Segment Start: Stored data

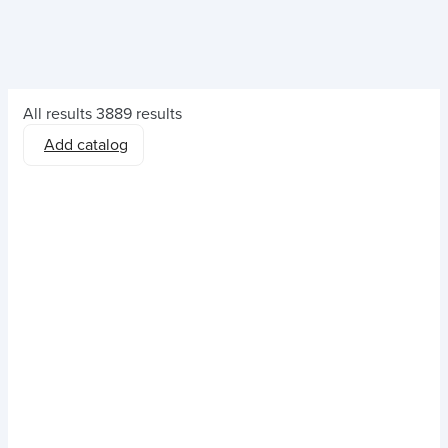
All results
3889 results
Add catalog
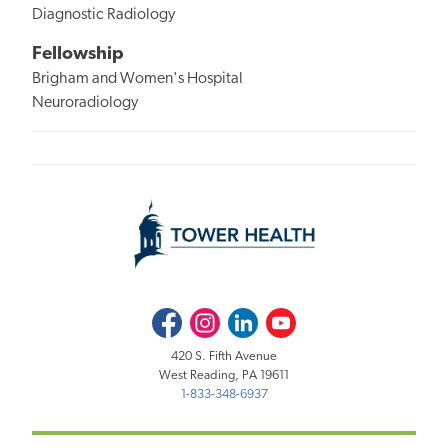
Diagnostic Radiology
Fellowship
Brigham and Women's Hospital
Neuroradiology
Facebook
Instagram
LinkedIn
Youtube
420 S. Fifth Avenue
West Reading, PA 19611
1-833-348-6937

Segment End: Stored data

Your objective →
Skip the pictures and transcribe the rest of the records exactly.

Result of the exercise →
All results
3889 results
Add catalog
Diagnostic Radiology
Fellowship
Brigham and Women's Hospital
Neuroradiology
Facebook
Instagram
LinkedIn
Youtube
420 S. Fifth Avenue
West Reading, PA 19611
1-833-348-6937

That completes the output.